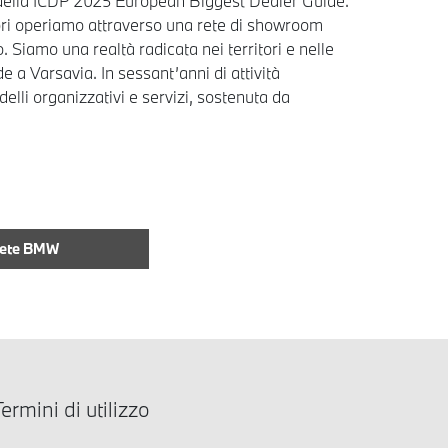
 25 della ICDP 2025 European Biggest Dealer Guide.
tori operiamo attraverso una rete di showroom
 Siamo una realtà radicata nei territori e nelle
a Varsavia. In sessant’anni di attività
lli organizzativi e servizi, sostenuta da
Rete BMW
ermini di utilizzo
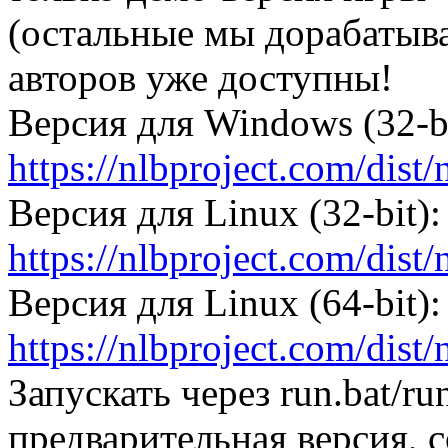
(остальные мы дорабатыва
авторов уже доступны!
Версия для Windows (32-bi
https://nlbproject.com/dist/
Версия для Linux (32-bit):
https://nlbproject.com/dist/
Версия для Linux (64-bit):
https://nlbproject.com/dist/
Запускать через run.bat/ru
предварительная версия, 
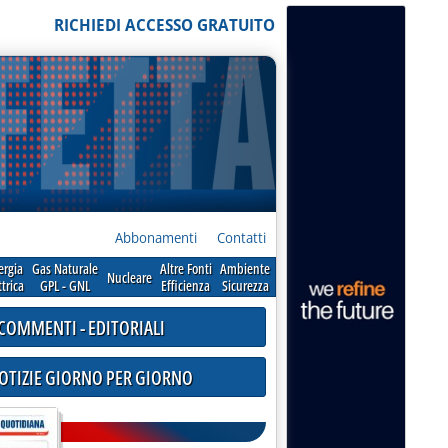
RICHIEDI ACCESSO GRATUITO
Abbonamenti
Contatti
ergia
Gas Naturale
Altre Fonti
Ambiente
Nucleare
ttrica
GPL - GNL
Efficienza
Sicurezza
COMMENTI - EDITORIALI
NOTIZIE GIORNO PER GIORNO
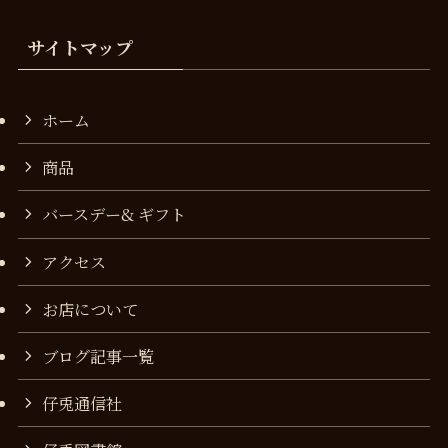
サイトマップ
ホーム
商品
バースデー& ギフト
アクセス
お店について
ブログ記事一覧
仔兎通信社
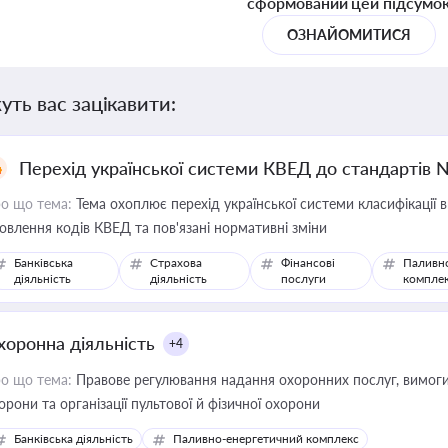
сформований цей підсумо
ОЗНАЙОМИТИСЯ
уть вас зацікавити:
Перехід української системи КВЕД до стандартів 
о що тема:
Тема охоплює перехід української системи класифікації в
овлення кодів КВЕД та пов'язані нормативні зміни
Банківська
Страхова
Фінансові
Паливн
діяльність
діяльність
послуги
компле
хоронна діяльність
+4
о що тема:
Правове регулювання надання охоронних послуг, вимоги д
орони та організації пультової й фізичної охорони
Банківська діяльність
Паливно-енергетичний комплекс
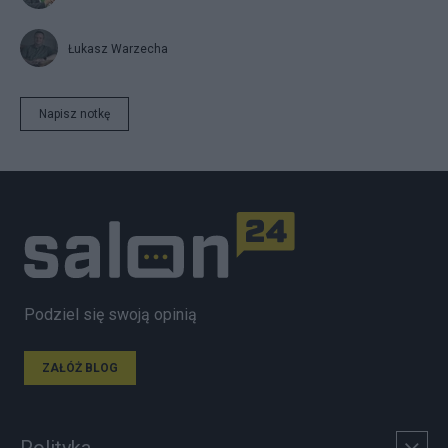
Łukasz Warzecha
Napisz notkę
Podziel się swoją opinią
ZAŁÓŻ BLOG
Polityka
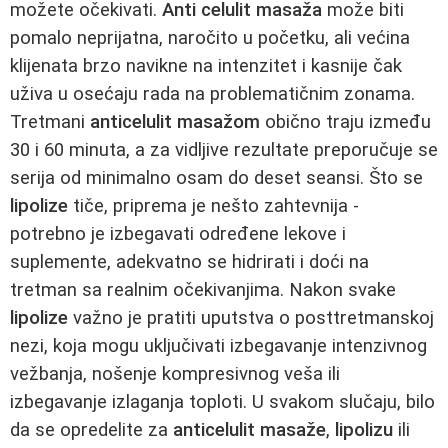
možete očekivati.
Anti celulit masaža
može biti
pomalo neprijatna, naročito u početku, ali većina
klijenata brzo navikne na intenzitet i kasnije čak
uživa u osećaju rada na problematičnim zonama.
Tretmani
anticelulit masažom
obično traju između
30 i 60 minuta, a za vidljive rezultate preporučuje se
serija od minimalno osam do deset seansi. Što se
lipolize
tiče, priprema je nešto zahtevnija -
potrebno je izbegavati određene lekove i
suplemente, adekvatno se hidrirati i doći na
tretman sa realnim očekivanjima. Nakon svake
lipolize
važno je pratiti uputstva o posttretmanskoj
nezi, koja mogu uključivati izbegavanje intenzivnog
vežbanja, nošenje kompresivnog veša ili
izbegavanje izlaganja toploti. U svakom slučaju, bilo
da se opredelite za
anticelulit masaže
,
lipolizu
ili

====

● **What you need to do**
Gather each line in these records that contains the string "Банківська".

● **Result of the exercise**
Банківська
Банківська діяльність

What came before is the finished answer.